▶ _Exercise directions_
Without the pictures, write the listing out again exactly as it appears.

▶ _Data to examine_
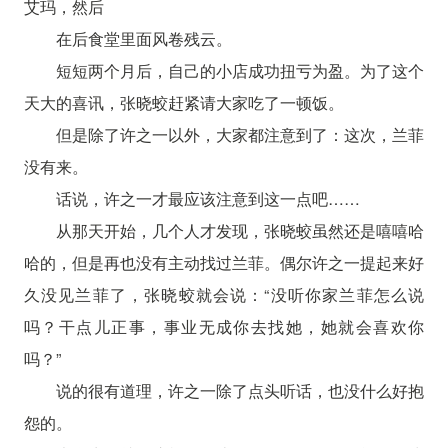
艾玛，然后
在后食堂里面风卷残云。
短短两个月后，自己的小店成功扭亏为盈。为了这个
天大的喜讯，张晓蛟赶紧请大家吃了一顿饭。
但是除了许之一以外，大家都注意到了：这次，兰菲
没有来。
话说，许之一才最应该注意到这一点吧……
从那天开始，几个人才发现，张晓蛟虽然还是嘻嘻哈
哈的，但是再也没有主动找过兰菲。偶尔许之一提起来好
久没见兰菲了，张晓蛟就会说：“没听你家兰菲怎么说
吗？干点儿正事，事业无成你去找她，她就会喜欢你
吗？”
说的很有道理，许之一除了点头听话，也没什么好抱
怨的。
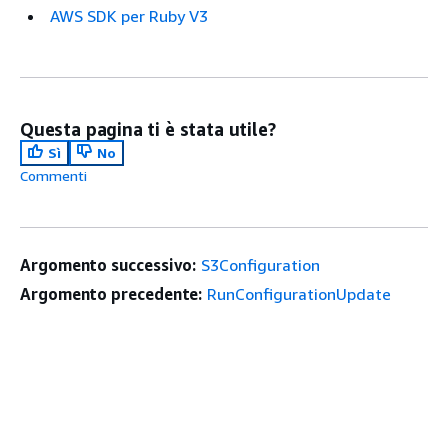
AWS SDK per Ruby V3
Questa pagina ti è stata utile?
Sì
No
Commenti
Argomento successivo:
S3Configuration
Argomento precedente:
RunConfigurationUpdate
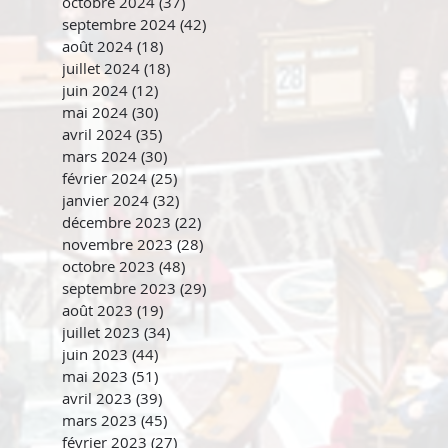
octobre 2024
(37)
37 posts
septembre 2024
(42)
42 posts
août 2024
(18)
18 posts
juillet 2024
(18)
18 posts
juin 2024
(12)
12 posts
mai 2024
(30)
30 posts
avril 2024
(35)
35 posts
mars 2024
(30)
30 posts
février 2024
(25)
25 posts
janvier 2024
(32)
32 posts
décembre 2023
(22)
22 posts
novembre 2023
(28)
28 posts
octobre 2023
(48)
48 posts
septembre 2023
(29)
29 posts
août 2023
(19)
19 posts
juillet 2023
(34)
34 posts
juin 2023
(44)
44 posts
mai 2023
(51)
51 posts
avril 2023
(39)
39 posts
mars 2023
(45)
45 posts
février 2023
(27)
27 posts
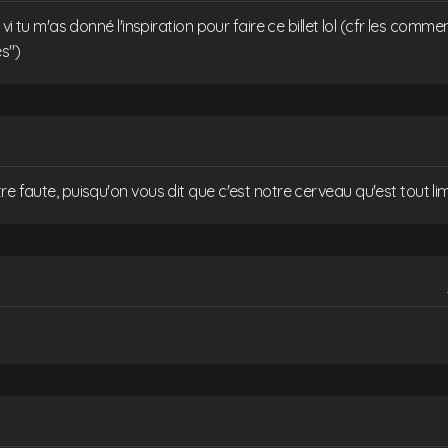
h vi tu m'as donné l'inspiration pour faire ce billet lol (cfr les commen
s")
e faute, puisqu'on vous dit que c'est notre cerveau qu'est tout limit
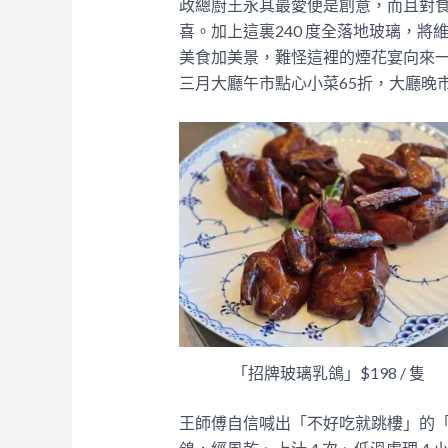
政總廚王永其最愛便是創意，而且對
喜。加上這裏240 度全落地玻璃，
美食加美景，難怪這裡的煙花宴向來一
三月大廳午市點心小菜65折，大廳晚
「招牌玻璃乳鴿」$198 / 隻
王師傅自信喊出「不好吃就跳樓」的「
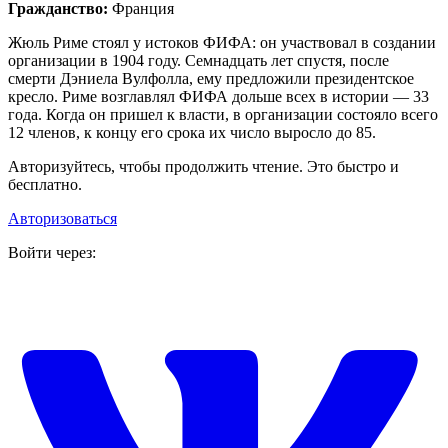
Гражданство:
Франция
Жюль Риме стоял у истоков ФИФА: он участвовал в создании
организации в 1904 году. Семнадцать лет спустя, после
смерти Дэниела Вулфолла, ему предложили президентское
кресло. Риме возглавлял ФИФА дольше всех в истории — 33
года. Когда он пришел к власти, в организации состояло всего
12 членов, к концу его срока их число выросло до 85.
Авторизуйтесь, чтобы продолжить чтение. Это быстро и
бесплатно.
Авторизоваться
Войти через:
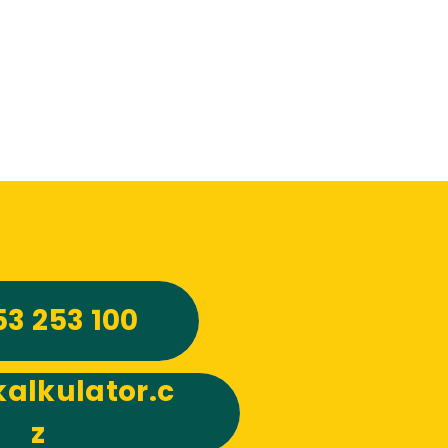
53 253 100
alkulator.c
z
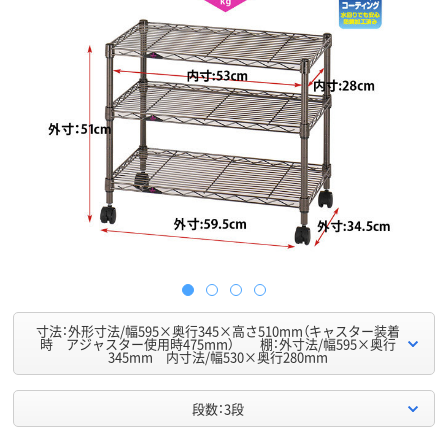
寸法：外形寸法/幅595×奥行345×高さ510mm（キャスター装着
時 アジャスター使用時475mm） 棚：外寸法/幅595×奥行
345mm 内寸法/幅530×奥行280mm
段数：3段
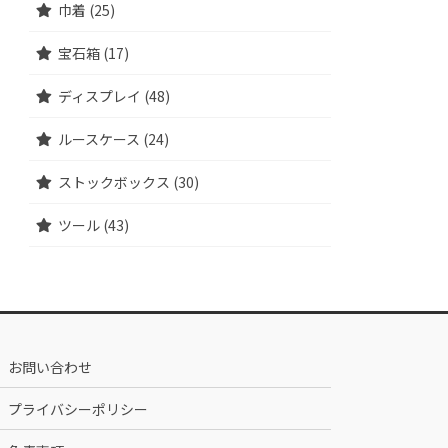
巾着 (25)
宝石箱 (17)
ディスプレイ (48)
ルースケース (24)
ストックボックス (30)
ツール (43)
お問い合わせ
プライバシーポリシー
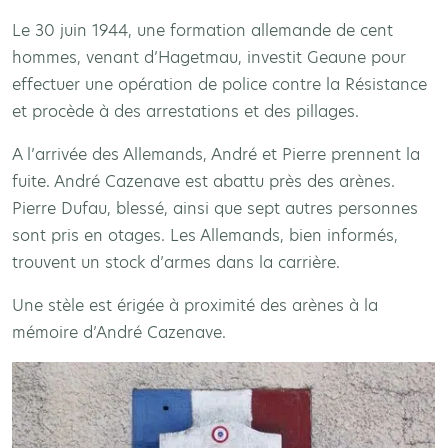
Le 30 juin 1944, une formation allemande de cent
hommes, venant d’Hagetmau, investit Geaune pour
effectuer une opération de police contre la Résistance
et procède à des arrestations et des pillages.
A l’arrivée des Allemands, André et Pierre prennent la
fuite. André Cazenave est abattu près des arènes.
Pierre Dufau, blessé, ainsi que sept autres personnes
sont pris en otages. Les Allemands, bien informés,
trouvent un stock d’armes dans la carrière.
Une stèle est érigée à proximité des arènes à la
mémoire d’André Cazenave.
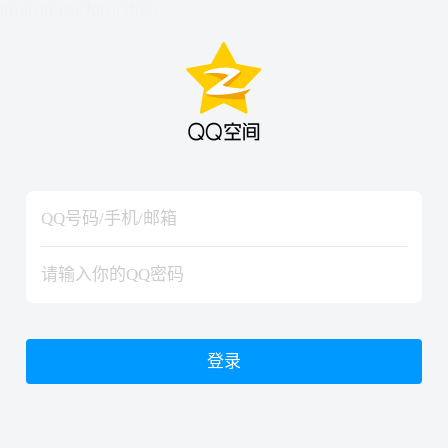
hiraishinNoJutsuShiki
hiraishinNoJutsuShiki
登录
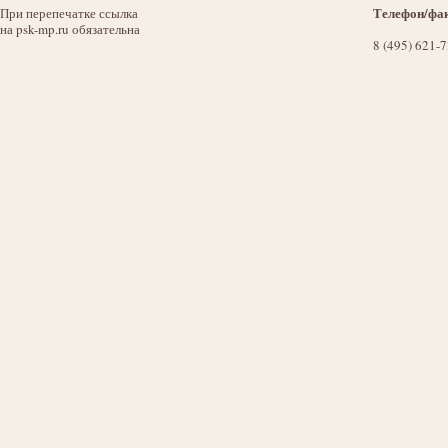
Телефон/фак
При перепечатке ссылка
на psk-mp.ru обязательна
8 (495) 621-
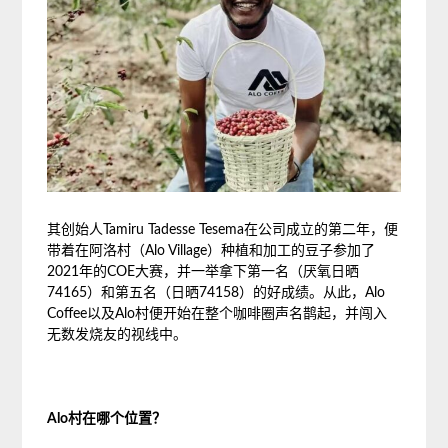
其创始人Tamiru Tadesse Tesema在公司成立的第二年，便
带着在阿洛村（Alo Village）种植和加工的豆子参加了
2021年的COE大赛，并一举拿下第一名（厌氧日晒
74165）和第五名（日晒74158）的好成绩。从此，Alo
Coffee以及Alo村便开始在整个咖啡圈声名鹊起，并闯入
无数发烧友的视线中。
Alo村在哪个位置？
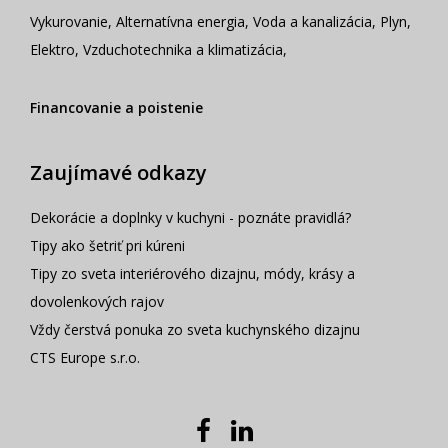
Vykurovanie
,
Alternatívna energia
,
Voda a kanalizácia
,
Plyn
,
Elektro
,
Vzduchotechnika a klimatizácia
,
Financovanie a poistenie
Zaujímavé odkazy
Dekorácie a doplnky v kuchyni - poznáte pravidlá?
Tipy ako šetriť pri kúreni
Tipy zo sveta interiérového dizajnu, módy, krásy a
dovolenkových rajov
Vždy čerstvá ponuka zo sveta kuchynského dizajnu
CTS Europe s.r.o.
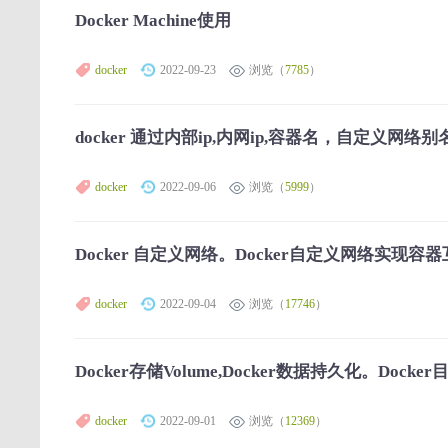
Docker Machine使用
docker
2022-09-23
浏览（
7785
）
docker 通过内部ip,内网ip,容器名，自定义网
docker
2022-09-06
浏览（
5999
）
Docker 自定义网络。Docker自定义网络实现容
docker
2022-09-04
浏览（
17746
）
Docker存储Volume,Docker数据持久化。Docker
docker
2022-09-01
浏览（
12369
）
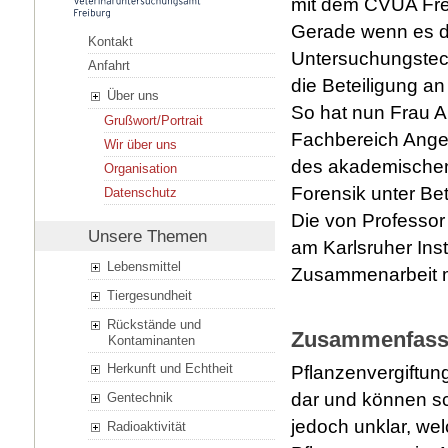
mit dem CVUA Frei
Gerade wenn es d
Kontakt
Untersuchungstech
Anfahrt
die Beteiligung a
Über uns
So hat nun Frau 
Grußwort/Portrait
Fachbereich Angew
Wir über uns
des akademischen 
Organisation
Forensik unter Be
Datenschutz
Die von Professor 
Unsere Themen
am Karlsruher Insti
Lebensmittel
Zusammenarbeit mi
Tiergesundheit
Rückstände und
Zusammenfassu
Kontaminanten
Herkunft und Echtheit
Pflanzenvergiftung
dar und können s
Gentechnik
jedoch unklar, we
Radioaktivität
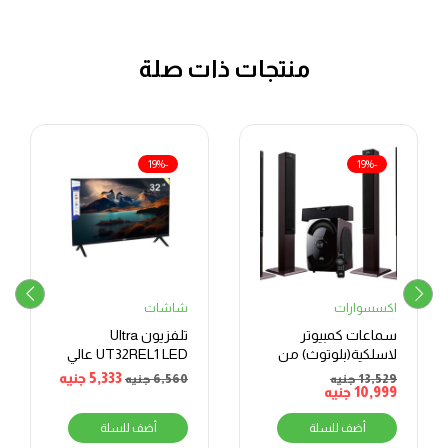
منتجات ذات صلة
-19%
-19%
اكسسوارات
شاشات
سماعات كمبيوتر
تلفزيون Ultra
لاسلكية(بلوتوث) من
UT32REL1 LED عالي
دوب SX5 – اسود
الدقة بدون إطار
5,333
جنيه
13,529
جنيه
6,560
جنيه
10,999
جنيه
مقاس 32 بوصة
أضف للسلة
أضف للسلة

▶ _Worked solution_
艾玛，然后
在后食堂里面风卷残云。
短短两个月后，自己的小店成功扭亏为盈。为了这个
天大的喜讯，张晓蛟赶紧请大家吃了一顿饭。
但是除了许之一以外，大家都注意到了：这次，兰菲
没有来。
话说，许之一才最应该注意到这一点吧……
从那天开始，几个人才发现，张晓蛟虽然还是嘻嘻哈
哈的，但是再也没有主动找过兰菲。偶尔许之一提起来好
久没见兰菲了，张晓蛟就会说：“没听你家兰菲怎么说
吗？干点儿正事，事业无成你去找她，她就会喜欢你
吗？”
说的很有道理，许之一除了点头听话，也没什么好抱
怨的。
AWS SDK per Ruby V3
Questa pagina ti è stata utile?
Sì
No
Commenti
Argomento successivo:
S3Configuration
Argomento precedente:
RunConfigurationUpdate
octobre 2024
(37)
37 posts
septembre 2024
(42)
42 posts
août 2024
(18)
18 posts
juillet 2024
(18)
18 posts
juin 2024
(12)
12 posts
mai 2024
(30)
30 posts
avril 2024
(35)
35 posts
mars 2024
(30)
30 posts
février 2024
(25)
25 posts
janvier 2024
(32)
32 posts
décembre 2023
(22)
22 posts
novembre 2023
(28)
28 posts
octobre 2023
(48)
48 posts
septembre 2023
(29)
29 posts
août 2023
(19)
19 posts
juillet 2023
(34)
34 posts
juin 2023
(44)
44 posts
mai 2023
(51)
51 posts
avril 2023
(39)
39 posts
mars 2023
(45)
45 posts
février 2023
(27)
27 posts
h vi tu m'as donné l'inspiration pour faire ce billet lol (cfr les commen
s")
e faute, puisqu'on vous dit que c'est notre cerveau qu'est tout limit
政總廚王永其最愛便是創意，而且對
喜。加上這裏240 度全落地玻璃，
美食加美景，難怪這裡的煙花宴向來一
三月大廳午市點心小菜65折，大廳晚
「招牌玻璃乳鴿」$198 / 隻
王師傅自信喊出「不好吃就跳樓」的「
Гражданство:
Франция
Жюль Риме стоял у истоков ФИФА: он участвовал в создании
организации в 1904 году. Семнадцать лет спустя, после
смерти Дэниела Вулфолла, ему предложили президентское
кресло. Риме возглавлял ФИФА дольше всех в истории — 33
года. Когда он пришел к власти, в организации состояло всего
12 членов, к концу его срока их число выросло до 85.
Авторизуйтесь, чтобы продолжить чтение. Это быстро и
бесплатно.
Авторизоваться
Войти через:
53 253 100
alkulator.c
z
寸法：外形寸法/幅595×奥行345×高さ510mm（キャスター装着
時 アジャスター使用時475mm） 棚：外寸法/幅595×奥行
345mm 内寸法/幅530×奥行280mm
段数：3段
巾着 (25)
宝石箱 (17)
ディスプレイ (48)
ルースケース (24)
ストックボックス (30)
ツール (43)
お問い合わせ
プライバシーポリシー
Le 30 juin 1944, une formation allemande de cent
hommes, venant d’Hagetmau, investit Geaune pour
effectuer une opération de police contre la Résistance
et procède à des arrestations et des pillages.
A l’arrivée des Allemands, André et Pierre prennent la
fuite. André Cazenave est abattu près des arènes.
Pierre Dufau, blessé, ainsi que sept autres personnes
sont pris en otages. Les Allemands, bien informés,
trouvent un stock d’armes dans la carrière.
Une stèle est érigée à proximité des arènes à la
mémoire d’André Cazenave.
hiraishinNoJutsuShiki
hiraishinNoJutsuShiki
登录
Телефон/фак
При перепечатке ссылка
на psk-mp.ru обязательна
8 (495) 621-
其创始人Tamiru Tadesse Tesema在公司成立的第二年，便
带着在阿洛村（Alo Village）种植和加工的豆子参加了
2021年的COE大赛，并一举拿下第一名（厌氧日晒
74165）和第五名（日晒74158）的好成绩。从此，Alo
Coffee以及Alo村便开始在整个咖啡圈声名鹊起，并闯入
无数发烧友的视线中。
Alo村在哪个位置？
Vykurovanie
,
Alternatívna energia
,
Voda a kanalizácia
,
Plyn
,
Elektro
,
Vzduchotechnika a klimatizácia
,
Financovanie a poistenie
Zaujímavé odkazy
Dekorácie a doplnky v kuchyni - poznáte pravidlá?
Tipy ako šetriť pri kúreni
Tipy zo sveta interiérového dizajnu, módy, krásy a
dovolenkových rajov
Vždy čerstvá ponuka zo sveta kuchynského dizajnu
CTS Europe s.r.o.
Docker Machine使用
docker
2022-09-23
浏览（
7785
）
docker 通过内部ip,内网ip,容器名，自定义网
docker
2022-09-06
浏览（
5999
）
Docker 自定义网络。Docker自定义网络实现容
docker
2022-09-04
浏览（
17746
）
Docker存储Volume,Docker数据持久化。Docker
docker
2022-09-01
浏览（
12369
）
mit dem CVUA Frei
Gerade wenn es d
Kontakt
Untersuchungstech
Anfahrt
die Beteiligung a
Über uns
So hat nun Frau 
Grußwort/Portrait
Fachbereich Angew
Wir über uns
des akademischen 
Organisation
Forensik unter Be
Datenschutz
Die von Professor 
Unsere Themen
am Karlsruher Insti
Lebensmittel
Zusammenarbeit mi
Tiergesundheit
Rückstände und
Zusammenfassu
Kontaminanten
Herkunft und Echtheit
Pflanzenvergiftung
dar und können s
Gentechnik
jedoch unklar, we
Radioaktivität
منتجات ذات صلة
-19%
-19%
اكسسوارات
شاشات
سماعات كمبيوتر
تلفزيون Ultra
لاسلكية(بلوتوث) من
UT32REL1 LED عالي
دوب SX5 – اسود
الدقة بدون إطار
5,333
جنيه
13,529
جنيه
6,560
جنيه
10,999
جنيه
مقاس 32 بوصة
أضف للسلة
أضف للسلة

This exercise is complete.